→ EXERCISE AIM: From the entries below, please gather each line containing the string "changes".

- - -

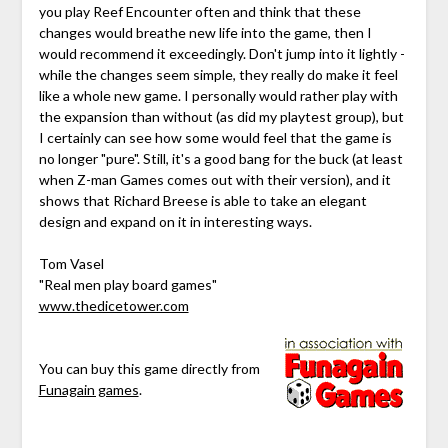
you play Reef Encounter often and think that these
changes would breathe new life into the game, then I
would recommend it exceedingly. Don't jump into it lightly -
while the changes seem simple, they really do make it feel
like a whole new game. I personally would rather play with
the expansion than without (as did my playtest group), but
I certainly can see how some would feel that the game is
no longer "pure". Still, it's a good bang for the buck (at least
when Z-man Games comes out with their version), and it
shows that Richard Breese is able to take an elegant
design and expand on it in interesting ways.
Tom Vasel
"Real men play board games"
www.thedicetower.com
You can buy this game directly from
Funagain games
.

- - -

→ TASK ANSWER:
changes would breathe new life into the game, then I
while the changes seem simple, they really do make it feel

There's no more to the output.